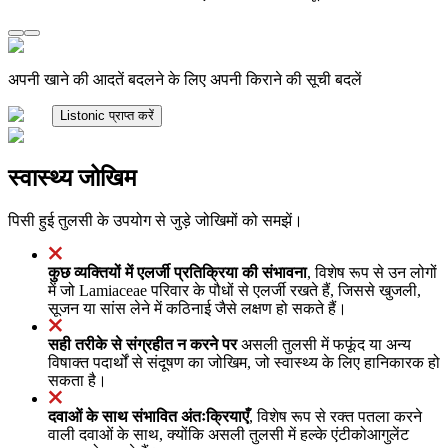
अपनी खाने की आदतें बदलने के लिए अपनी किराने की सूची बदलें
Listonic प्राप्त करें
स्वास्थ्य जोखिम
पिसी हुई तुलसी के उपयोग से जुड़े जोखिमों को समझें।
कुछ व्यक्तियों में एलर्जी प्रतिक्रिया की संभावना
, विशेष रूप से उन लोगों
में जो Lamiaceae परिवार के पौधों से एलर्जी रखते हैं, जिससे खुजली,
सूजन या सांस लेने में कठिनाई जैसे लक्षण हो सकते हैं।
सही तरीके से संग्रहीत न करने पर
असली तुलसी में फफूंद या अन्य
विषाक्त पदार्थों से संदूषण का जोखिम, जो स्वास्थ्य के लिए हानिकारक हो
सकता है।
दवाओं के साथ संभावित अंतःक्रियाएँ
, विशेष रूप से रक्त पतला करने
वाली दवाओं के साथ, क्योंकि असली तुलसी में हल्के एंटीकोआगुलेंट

▬▬▬▬▬▬▬▬▬▬

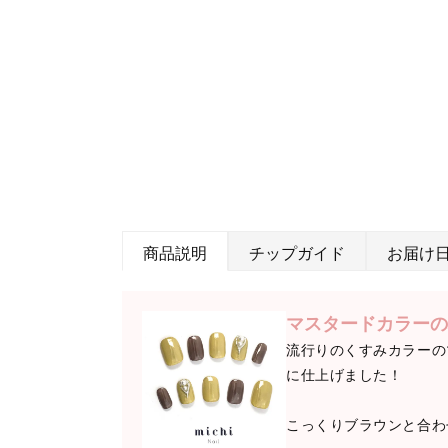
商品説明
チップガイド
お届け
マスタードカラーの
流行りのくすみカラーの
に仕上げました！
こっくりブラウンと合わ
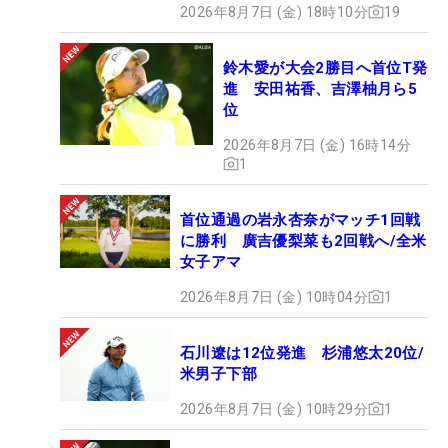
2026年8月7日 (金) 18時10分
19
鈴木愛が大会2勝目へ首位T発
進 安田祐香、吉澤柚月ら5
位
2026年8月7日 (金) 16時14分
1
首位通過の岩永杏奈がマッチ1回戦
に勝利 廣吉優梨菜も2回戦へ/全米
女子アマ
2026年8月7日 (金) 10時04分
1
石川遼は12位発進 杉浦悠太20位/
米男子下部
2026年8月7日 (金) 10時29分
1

▬▬▬▬▬▬▬▬▬▬

Beginning with the line containing "स्वास्थ्य जोखिम" and ending with the line containing "वाली दवाओं के", extract those lines exactly from the listing above, and only those.

स्वास्थ्य जोखिम
पिसी हुई तुलसी के उपयोग से जुड़े जोखिमों को समझें।
कुछ व्यक्तियों में एलर्जी प्रतिक्रिया की संभावना
, विशेष रूप से उन लोगों
में जो Lamiaceae परिवार के पौधों से एलर्जी रखते हैं, जिससे खुजली,
सूजन या सांस लेने में कठिनाई जैसे लक्षण हो सकते हैं।
सही तरीके से संग्रहीत न करने पर
असली तुलसी में फफूंद या अन्य
विषाक्त पदार्थों से संदूषण का जोखिम, जो स्वास्थ्य के लिए हानिकारक हो
सकता है।
दवाओं के साथ संभावित अंतःक्रियाएँ
, विशेष रूप से रक्त पतला करने
वाली दवाओं के साथ, क्योंकि असली तुलसी में हल्के एंटीकोआगुलेंट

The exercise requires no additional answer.